Recommendations on Church-State Relations:
- Present and former Church properties need to be inventoried, assessed for risk, and prioritized for maintenance, preservation, and reactivation.
- Urgent attention needs to be paid to monitoring churches to prevent vandalism, pilfering, inappropriate tourism, enforcement of protection zones to assure that inappropriate building or activities, noise, bazaars, picnic areas, restaurants, hotels, amusement parks, do not encroach on the sanctity of the church grounds.
- The Church needs to develop its own capacity, including financial, management, and technical expertise, to manage these cultural properties, e.g., Church Property Trust Fund.
- The Church needs to develop a transparent, objective and accountable system and criteria for the preservation, adaptation and use of cultural properties; e.g., Preservation Codes, self-regulatory mechanisms, independent boards of experts including lay and clergy experts and specialists, long and short-term policy and strategy papers.
- Consistent with the principle of separation of church and state, the legal system should provide for the least interference by the State in Church (as well as other private) cultural property consistent with the state and national interest in its preservation, and should in general defer to the Church’s and private owner’s use of property, provided that the state acting in the national interest can intervene in the case of imminent danger to the cultural property.
- A comprehensive Church-State-Diaspora international policy for preservation of church properties, analyzing rights under international and national laws, fostering ties with other religious and cultural protection organizations, actively participating in the CoE and UNESCO frameworks to advocate for preservation of Armenian cultural heritage, setting an example in Armenia of cultural heritage protection as grounds for reciprocity (e.g., the Blue Mosque in Yerevan and St.
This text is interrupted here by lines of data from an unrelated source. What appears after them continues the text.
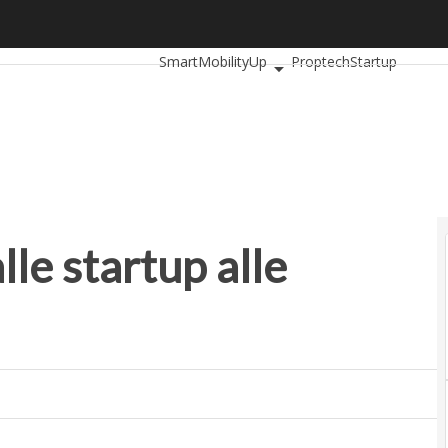
le startup alle imprese
Ultimi articoli
AutomotiveUp
BankingUp
SmartMobilityUp
Proptech
Startup
lle startup alle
Tatei Vank in Iran).
- Create a model of Church management of cultural heritage protection in Armenia toward Armenian cultural heritage that can serve as a precedent to request similar treatment of Armenian cultural heritage abroad.
- Until a Church-based system of preservation and maintenance is established, take steps to reduce bureaucracy and increase efficiency, transparency and due process to raise the confidence of sponsors and funding sources and secure adequate financing for protection of cultural property.
[1] CoE Guidance on the development of legislation and administration systems in the field of cultural heritage, (Strassbourg: CoE Publishing, 2000).
[2] Analysis of national policies on cultural heritage: Report on cultural heritage policies in Europe (Strasbourg 1996).